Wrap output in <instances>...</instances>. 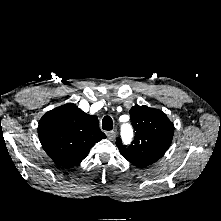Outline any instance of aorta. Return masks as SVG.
<instances>
[{"label":"aorta","instance_id":"aorta-1","mask_svg":"<svg viewBox=\"0 0 221 221\" xmlns=\"http://www.w3.org/2000/svg\"><path fill=\"white\" fill-rule=\"evenodd\" d=\"M122 138L125 142H129L132 138V127L129 124H124L121 127Z\"/></svg>","mask_w":221,"mask_h":221}]
</instances>
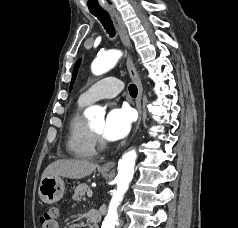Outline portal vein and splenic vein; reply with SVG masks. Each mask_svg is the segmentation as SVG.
<instances>
[{"mask_svg": "<svg viewBox=\"0 0 238 228\" xmlns=\"http://www.w3.org/2000/svg\"><path fill=\"white\" fill-rule=\"evenodd\" d=\"M87 195H88L89 198H91V197H92V191H89V192L87 193Z\"/></svg>", "mask_w": 238, "mask_h": 228, "instance_id": "portal-vein-and-splenic-vein-1", "label": "portal vein and splenic vein"}]
</instances>
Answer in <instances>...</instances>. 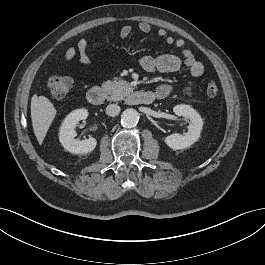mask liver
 <instances>
[{
	"label": "liver",
	"instance_id": "obj_1",
	"mask_svg": "<svg viewBox=\"0 0 265 265\" xmlns=\"http://www.w3.org/2000/svg\"><path fill=\"white\" fill-rule=\"evenodd\" d=\"M56 109L52 102L45 96L34 94L31 99V119L34 134L38 143L41 145L51 126L55 116Z\"/></svg>",
	"mask_w": 265,
	"mask_h": 265
}]
</instances>
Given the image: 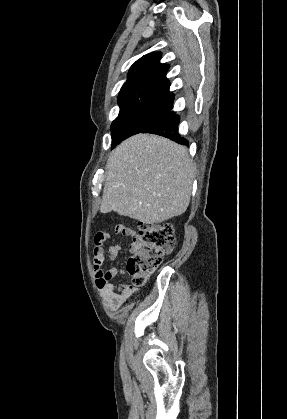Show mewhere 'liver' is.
<instances>
[{"instance_id": "obj_1", "label": "liver", "mask_w": 287, "mask_h": 419, "mask_svg": "<svg viewBox=\"0 0 287 419\" xmlns=\"http://www.w3.org/2000/svg\"><path fill=\"white\" fill-rule=\"evenodd\" d=\"M100 212L113 210L146 224L183 214L189 206L194 164L185 146L137 134L109 156Z\"/></svg>"}]
</instances>
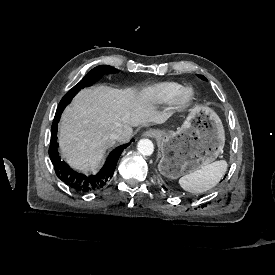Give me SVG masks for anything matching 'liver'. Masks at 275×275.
Here are the masks:
<instances>
[{
    "label": "liver",
    "instance_id": "6515ba94",
    "mask_svg": "<svg viewBox=\"0 0 275 275\" xmlns=\"http://www.w3.org/2000/svg\"><path fill=\"white\" fill-rule=\"evenodd\" d=\"M154 101L147 89L135 92L97 87L81 91L62 118L59 138L63 154L75 168H96L105 149L115 144L108 137L110 132L122 128L118 141L123 143L132 135L130 125L161 124L168 119L150 108Z\"/></svg>",
    "mask_w": 275,
    "mask_h": 275
}]
</instances>
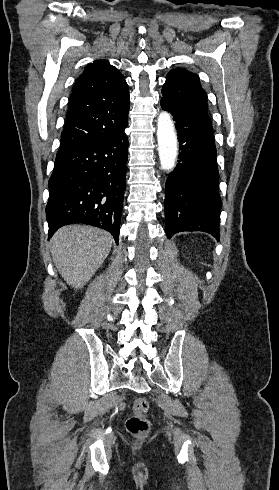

Prompt: Hand back exactly the lines from the one with "Give me SVG" through the last line of the data above, both ends included, with every picture left out.

The answer:
Give me SVG masks for anything matching 'liver'. Masks at 275×275.
Here are the masks:
<instances>
[{
    "label": "liver",
    "instance_id": "6515ba94",
    "mask_svg": "<svg viewBox=\"0 0 275 275\" xmlns=\"http://www.w3.org/2000/svg\"><path fill=\"white\" fill-rule=\"evenodd\" d=\"M154 101L147 89L135 92L97 87L81 91L62 118L59 138L63 154L75 168H96L105 149L115 144L108 137L110 132L122 128L118 141L123 143L132 135L130 125L161 124L168 119L150 108Z\"/></svg>",
    "mask_w": 275,
    "mask_h": 275
}]
</instances>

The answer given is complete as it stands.